A wall extends northeast from the atrium and forms the north face of the new building. It also serves to screen the parking from the primary public entrance and from the street. The clinical/research floors are enclosed on the east with a curving glass wall and on the south with a brick wall matching the brick on the existing building. The new east entry provides access from the new upper parking deck. The natural grade of the site makes it possible to conceal the parking structure from the principal lines of sight to the new building.

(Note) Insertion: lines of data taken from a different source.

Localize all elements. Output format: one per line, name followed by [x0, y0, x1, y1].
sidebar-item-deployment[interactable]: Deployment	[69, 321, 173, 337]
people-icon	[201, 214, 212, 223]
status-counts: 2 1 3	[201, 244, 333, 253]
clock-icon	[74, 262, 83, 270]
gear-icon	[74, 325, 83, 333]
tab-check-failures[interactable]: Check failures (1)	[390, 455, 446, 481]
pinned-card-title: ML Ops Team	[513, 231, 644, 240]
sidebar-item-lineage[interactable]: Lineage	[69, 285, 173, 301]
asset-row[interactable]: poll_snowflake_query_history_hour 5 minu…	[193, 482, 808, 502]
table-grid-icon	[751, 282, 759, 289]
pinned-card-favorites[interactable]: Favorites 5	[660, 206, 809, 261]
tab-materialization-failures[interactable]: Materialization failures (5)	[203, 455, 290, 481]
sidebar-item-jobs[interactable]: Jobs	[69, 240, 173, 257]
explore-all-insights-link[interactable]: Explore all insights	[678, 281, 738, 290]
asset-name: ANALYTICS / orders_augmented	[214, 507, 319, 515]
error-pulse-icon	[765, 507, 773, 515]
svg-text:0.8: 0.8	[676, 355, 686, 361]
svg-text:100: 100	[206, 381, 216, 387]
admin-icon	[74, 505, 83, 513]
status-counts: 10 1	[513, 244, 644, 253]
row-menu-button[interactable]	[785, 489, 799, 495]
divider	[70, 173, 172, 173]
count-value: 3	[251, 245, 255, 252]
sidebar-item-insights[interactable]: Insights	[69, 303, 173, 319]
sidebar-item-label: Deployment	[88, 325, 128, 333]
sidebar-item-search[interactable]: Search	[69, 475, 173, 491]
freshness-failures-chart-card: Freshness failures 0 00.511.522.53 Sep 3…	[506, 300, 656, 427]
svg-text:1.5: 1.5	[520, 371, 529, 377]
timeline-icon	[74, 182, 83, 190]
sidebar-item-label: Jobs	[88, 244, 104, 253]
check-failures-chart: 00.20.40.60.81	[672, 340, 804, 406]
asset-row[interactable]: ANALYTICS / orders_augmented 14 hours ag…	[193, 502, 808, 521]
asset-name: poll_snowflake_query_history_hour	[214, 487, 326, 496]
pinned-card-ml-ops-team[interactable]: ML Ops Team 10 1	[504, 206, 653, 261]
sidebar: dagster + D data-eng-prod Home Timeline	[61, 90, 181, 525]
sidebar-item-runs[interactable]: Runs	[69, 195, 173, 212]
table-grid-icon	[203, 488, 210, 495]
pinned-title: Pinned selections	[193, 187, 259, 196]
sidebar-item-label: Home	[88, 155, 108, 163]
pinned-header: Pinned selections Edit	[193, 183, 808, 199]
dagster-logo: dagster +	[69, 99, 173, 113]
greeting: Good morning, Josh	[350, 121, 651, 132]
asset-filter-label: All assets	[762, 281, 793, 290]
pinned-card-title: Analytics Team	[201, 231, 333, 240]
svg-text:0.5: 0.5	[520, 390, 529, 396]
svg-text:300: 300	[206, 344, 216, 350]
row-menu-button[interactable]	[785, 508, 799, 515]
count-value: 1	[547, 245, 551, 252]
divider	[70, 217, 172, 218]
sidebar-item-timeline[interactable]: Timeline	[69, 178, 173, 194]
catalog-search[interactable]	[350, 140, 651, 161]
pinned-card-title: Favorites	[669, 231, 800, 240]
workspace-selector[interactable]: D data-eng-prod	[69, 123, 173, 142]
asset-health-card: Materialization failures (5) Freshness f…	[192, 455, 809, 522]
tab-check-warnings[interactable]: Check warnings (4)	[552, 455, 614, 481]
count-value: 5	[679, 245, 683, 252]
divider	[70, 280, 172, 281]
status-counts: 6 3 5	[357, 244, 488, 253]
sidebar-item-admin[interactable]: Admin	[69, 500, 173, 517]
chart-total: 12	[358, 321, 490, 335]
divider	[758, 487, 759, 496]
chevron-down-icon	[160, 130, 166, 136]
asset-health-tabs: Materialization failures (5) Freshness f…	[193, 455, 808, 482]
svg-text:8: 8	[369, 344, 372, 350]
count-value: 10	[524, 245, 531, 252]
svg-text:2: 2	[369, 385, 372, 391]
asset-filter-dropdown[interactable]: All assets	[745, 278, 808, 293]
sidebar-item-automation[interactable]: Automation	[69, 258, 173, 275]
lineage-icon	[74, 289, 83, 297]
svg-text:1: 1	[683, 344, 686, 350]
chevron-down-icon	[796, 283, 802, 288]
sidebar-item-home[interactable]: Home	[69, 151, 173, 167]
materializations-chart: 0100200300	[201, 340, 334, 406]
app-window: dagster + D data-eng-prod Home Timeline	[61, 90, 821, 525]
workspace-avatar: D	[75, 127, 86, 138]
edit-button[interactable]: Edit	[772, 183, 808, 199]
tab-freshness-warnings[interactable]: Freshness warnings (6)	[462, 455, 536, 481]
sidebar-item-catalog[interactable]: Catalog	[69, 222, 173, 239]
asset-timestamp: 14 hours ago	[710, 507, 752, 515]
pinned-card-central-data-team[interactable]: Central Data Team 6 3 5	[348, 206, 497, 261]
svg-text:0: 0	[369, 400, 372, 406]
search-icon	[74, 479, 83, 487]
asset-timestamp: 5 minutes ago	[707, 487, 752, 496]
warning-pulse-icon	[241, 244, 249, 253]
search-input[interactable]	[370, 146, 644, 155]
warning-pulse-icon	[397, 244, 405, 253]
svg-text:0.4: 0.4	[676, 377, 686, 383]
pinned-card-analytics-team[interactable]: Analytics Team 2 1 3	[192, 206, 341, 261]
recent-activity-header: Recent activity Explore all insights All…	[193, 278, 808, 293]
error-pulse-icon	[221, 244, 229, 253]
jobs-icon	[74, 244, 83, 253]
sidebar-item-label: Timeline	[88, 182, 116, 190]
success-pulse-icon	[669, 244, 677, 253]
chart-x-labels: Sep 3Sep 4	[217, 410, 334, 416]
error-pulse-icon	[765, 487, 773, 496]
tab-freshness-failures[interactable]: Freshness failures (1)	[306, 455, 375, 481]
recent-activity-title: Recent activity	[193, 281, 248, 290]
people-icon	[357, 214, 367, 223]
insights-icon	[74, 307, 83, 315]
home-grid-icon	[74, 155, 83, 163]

Internally, floors one and two are assigned to clinical care and clinical research. Therefore, all patients and clinical staff will flow between those two floors in each building, connected by the atrium and its elevators and by the second floor bridge. Clinical space within the floors has been designed bearing in mind the special needs of our patients and the opportunities afforded by new clinical care technology. This will bring back within the Institute building all patient care services and permit about 40% future expansion of patient care services.

Basic research laboratories are located in the basement and on the third floor. This takes advantage of adjacencies to core facilities in the basement of the existing building (which will be further expanded) and isolates the basement laboratories from public traffic. Laboratories in the basement use an ‘open architecture’ concept allowing flexible assignment of bench space for maximum functionality. The third floor is assigned about 30% to clinical office and infrastructure space and about 70% to basic research space. Laboratories on the third floor include a mix of limited access (such as microbiology) suites as well as open architecture laboratory space. Unassigned expansion space for new scientist recruitment is present in the basement and on the third floor. Approximately 20,000 square feet of new research space will be made available through this construction, doubling Institute research capacity.

The total cost for this project has been estimated at nearly $25 million—including all design, construction, and equipment costs. When completed, DMEI will have the necessary facilities to sustain its role in education, patient care, and vision research. More importantly, it will leverage that support, utilizing its proven strategies to provide Oklahoma with a valuable and truly unique resource—and an Institute that will benefit not only our state but all who depend upon their vision.

DMEI’s future—your Vision

We invite you to share our vision—to make it yours. We invite you to transform today’s vision into tomorrow’s cures.

Your support may enable us to build a laboratory for a promising young investigator—or to recruit seasoned, proven, innovative and productive talent.  It may purchase DNA microarray instrumentation, or it may equip a scientific computing center.

Your support may establish an eyelid reconstruction clinic, a clinical research center, or an expanded low vision center to serve patients with desperate problems.

Or you may wish it to meet unmet needs to complete a marvelous vision.

Regardless of the specific use, your generosity will empower other Oklahomans to have a dramatic impact on the lives of countless fellow human beings—some already threatened with vision loss and many thousands who will come seeking help in the years to come. And it may provide a place for two creative investigators to share talents and make the discovery that shatters old assumptions and enables the blind to see again.